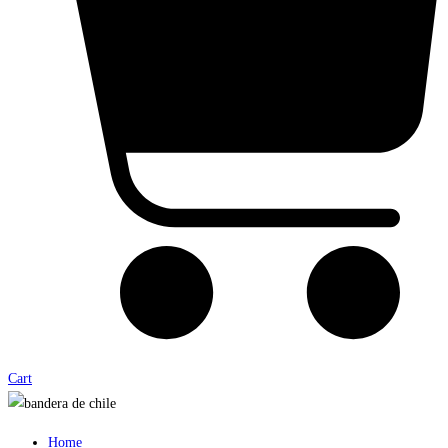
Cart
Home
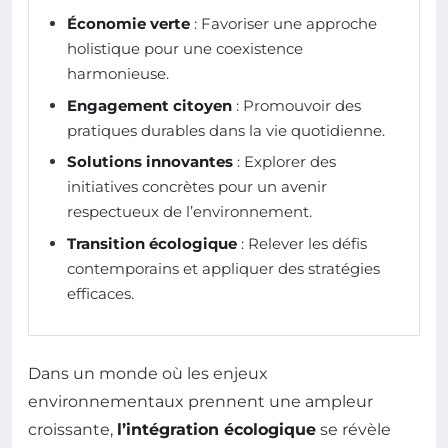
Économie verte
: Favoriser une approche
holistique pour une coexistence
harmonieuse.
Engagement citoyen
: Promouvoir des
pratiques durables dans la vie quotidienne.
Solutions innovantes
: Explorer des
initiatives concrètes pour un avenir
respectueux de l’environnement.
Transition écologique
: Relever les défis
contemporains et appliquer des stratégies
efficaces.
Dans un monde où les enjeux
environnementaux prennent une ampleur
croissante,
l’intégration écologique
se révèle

☆ ☆ ☆ ☆

_How to complete this task:_
Line by line, retype the records above exactly, minus the images.

_Answer:_
Cart
Home
Économie verte
: Favoriser une approche
holistique pour une coexistence
harmonieuse.
Engagement citoyen
: Promouvoir des
pratiques durables dans la vie quotidienne.
Solutions innovantes
: Explorer des
initiatives concrètes pour un avenir
respectueux de l’environnement.
Transition écologique
: Relever les défis
contemporains et appliquer des stratégies
efficaces.
Dans un monde où les enjeux
environnementaux prennent une ampleur
croissante,
l’intégration écologique
se révèle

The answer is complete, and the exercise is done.